Nginx Integration

This guide explains how to wire the generated rules into an Nginx configuration.

Quick start

1. Download nginx_waf.zip from the latest release and extract it (e.g. into /etc/nginx/waf_patterns/nginx/).
2. Include waf_maps.conf from the http block.
3. Include waf_rules.conf from each server (or location) you want to protect.
4. Reload Nginx.

Files in the archive

File	Purpose	Where to include
waf_maps.conf	Defines map variables for every attack category	http block
waf_rules.conf	if (...) { return 403; } rules that consume those maps	server or location block
bots.conf	map $http_user_agent $bad_bot for User-Agent filtering	http block
sqli.conf, xss.conf, rce.conf, lfi.conf, …	Per-category files for inspection only	Do not include directly

Use only the two main files

The per-category .conf files (attack.conf, xss.conf, sqli.conf, …) are emitted for inspection.

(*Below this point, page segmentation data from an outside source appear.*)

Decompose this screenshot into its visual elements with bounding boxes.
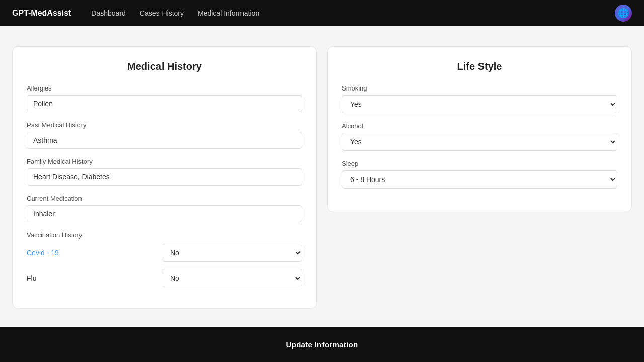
update-button[interactable]: Update Information [12,334,632,355]
medical-history-title: Medical History [27,61,302,72]
alcohol-label: Alcohol [342,122,617,130]
vaccination-flu-select[interactable]: No Yes [162,269,302,287]
past-medical-history-input[interactable] [27,132,302,149]
medical-history-card: Medical History Allergies Past Medical H… [12,46,317,309]
current-medication-group: Current Medication [27,195,302,222]
sleep-label: Sleep [342,160,617,167]
family-medical-history-group: Family Medical History [27,158,302,186]
covid-text: Covid - [27,249,51,257]
update-button-container: Update Information [0,327,644,362]
navbar: GPT-MedAssist Dashboard Cases History Me… [0,0,644,26]
vaccination-flu-name: Flu [27,274,162,282]
vaccination-covid-select[interactable]: No Yes [162,244,302,262]
family-medical-history-label: Family Medical History [27,158,302,165]
smoking-select[interactable]: Yes No [342,95,617,113]
smoking-label: Smoking [342,84,617,92]
nav-link-dashboard[interactable]: Dashboard [91,9,126,17]
nav-link-cases-history[interactable]: Cases History [140,9,184,17]
lifestyle-card: Life Style Smoking Yes No Alcohol Yes No… [327,46,632,212]
vaccination-label: Vaccination History [27,231,302,239]
past-medical-history-label: Past Medical History [27,121,302,129]
allergies-input[interactable] [27,95,302,112]
sleep-group: Sleep 6 - 8 Hours Less than 6 Hours More… [342,160,617,189]
alcohol-select[interactable]: Yes No [342,133,617,151]
sleep-select[interactable]: 6 - 8 Hours Less than 6 Hours More than … [342,170,617,189]
allergies-group: Allergies [27,84,302,112]
current-medication-input[interactable] [27,205,302,222]
nav-link-medical-information[interactable]: Medical Information [198,9,259,17]
vaccination-row-flu: Flu No Yes [27,269,302,287]
covid-highlight: 19 [51,249,59,257]
vaccination-covid-name: Covid - 19 [27,249,162,257]
alcohol-group: Alcohol Yes No [342,122,617,151]
past-medical-history-group: Past Medical History [27,121,302,149]
main-content: Medical History Allergies Past Medical H… [0,26,644,362]
vaccination-row-covid: Covid - 19 No Yes [27,244,302,262]
current-medication-label: Current Medication [27,195,302,202]
family-medical-history-input[interactable] [27,168,302,186]
navbar-links: Dashboard Cases History Medical Informat… [91,9,615,17]
vaccination-section: Vaccination History Covid - 19 No Yes Fl… [27,231,302,287]
lifestyle-title: Life Style [342,61,617,72]
allergies-label: Allergies [27,84,302,92]
navbar-brand: GPT-MedAssist [12,9,71,18]
avatar[interactable]: 🌐 [615,5,632,22]
smoking-group: Smoking Yes No [342,84,617,113]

They contain both map and if directives, which Nginx does not allow in the same context. Always include waf_maps.conf + waf_rules.conf instead.

Step 1 — Include the maps

The map directives must live in the http context:

http {
    include /etc/nginx/waf_patterns/nginx/waf_maps.conf;
    include /etc/nginx/waf_patterns/nginx/bots.conf;

    # …rest of your http config
}

Step 2 — Include the rules

Place the blocking rules inside any server block you want to protect:

server {
    listen 443 ssl http2;
    server_name example.com;

    include /etc/nginx/waf_patterns/nginx/waf_rules.conf;

    if ($bad_bot) { return 403; }

    # …your locations
}

Step 3 — Validate and reload

sudo nginx -t && sudo systemctl reload nginx

How it works

The converter rewrites every OWASP regex into a map lookup, which Nginx evaluates with O(1) overhead per request:

map $request_uri $waf_block_sqli {
    default 0;
    "~*union[\s\S]+select"  1;
    "~*insert[\s\S]+into"   1;
}

# …elsewhere, in a server block:
if ($waf_block_sqli) { return 403; }

The full set of map variables is $waf_block_<category> — one per attack family the OWASP CRS defines.

Customization

Log blocked requests

Add a dedicated access log next to the deny:

log_format waf_block '$remote_addr - [$time_local] "$request" '
                     'blocked=$waf_block_sqli ua="$http_user_agent"';

server {
    access_log /var/log/nginx/waf_blocked.log waf_block if=$waf_block_sqli;
    include /etc/nginx/waf_patterns/nginx/waf_rules.conf;
}

Whitelist a path

Skip the WAF inside specific routes by branching before the include:

location = /api/webhook {
    proxy_pass http://upstream;
    # waf_rules.conf intentionally not included here
}

location / {
    include /etc/nginx/waf_patterns/nginx/waf_rules.conf;
    proxy_pass http://upstream;
}

Testing

Probe the deployment with known-bad payloads — both should return 403:

curl -I "https://example.com/?id=1' OR '1'='1"
curl -I "https://example.com/?q=<script>alert(1)</script>"

Troubleshooting

• nginx: configuration file test failed — you likely included a per-category file. Switch to waf_maps.conf + waf_rules.conf.
• False positives — check /var/log/nginx/error.log, identify the matching $waf_block_* variable, then add a location-scoped exemption.
• High traffic — the map-based design is already the fastest option Nginx offers; no further tuning is normally needed.